Problem
Omitting all pictures, copy word for word the lines from the line containing "KHR118MJ, también conocido como" through the final line of the entries.

(Extracted data entries)

┄┄┄┄┄┄┄┄┄┄

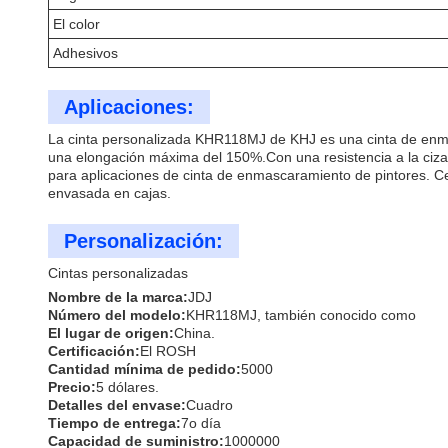
El color
Adhesivos
Aplicaciones:
La cinta personalizada KHR118MJ de KHJ es una cinta de enma
una elongación máxima del 150%.Con una resistencia a la cizal
para aplicaciones de cinta de enmascaramiento de pintores. Ce
envasada en cajas.
Personalización:
Cintas personalizadas
Nombre de la marca:
JDJ
Número del modelo:
KHR118MJ, también conocido como
El lugar de origen:
China.
Certificación:
El ROSH
Cantidad mínima de pedido:
5000
Precio:
5 dólares.
Detalles del envase:
Cuadro
Tiempo de entrega:
7o día
Capacidad de suministro:
1000000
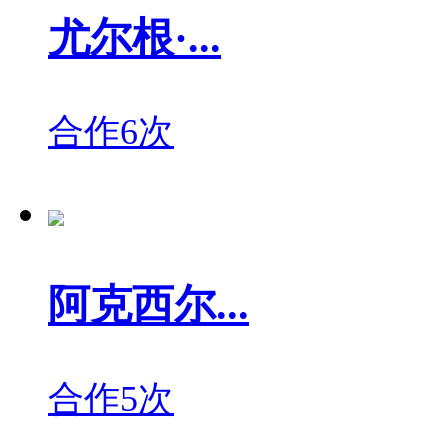
尤尔根·...
合作6次
阿克西尔...
合作5次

┄┄┄┄┄┄┄┄┄┄

Response to the task
KHR118MJ, también conocido como
El lugar de origen:
China.
Certificación:
El ROSH
Cantidad mínima de pedido:
5000
Precio:
5 dólares.
Detalles del envase:
Cuadro
Tiempo de entrega:
7o día
Capacidad de suministro:
1000000
尤尔根·...
合作6次
阿克西尔...
合作5次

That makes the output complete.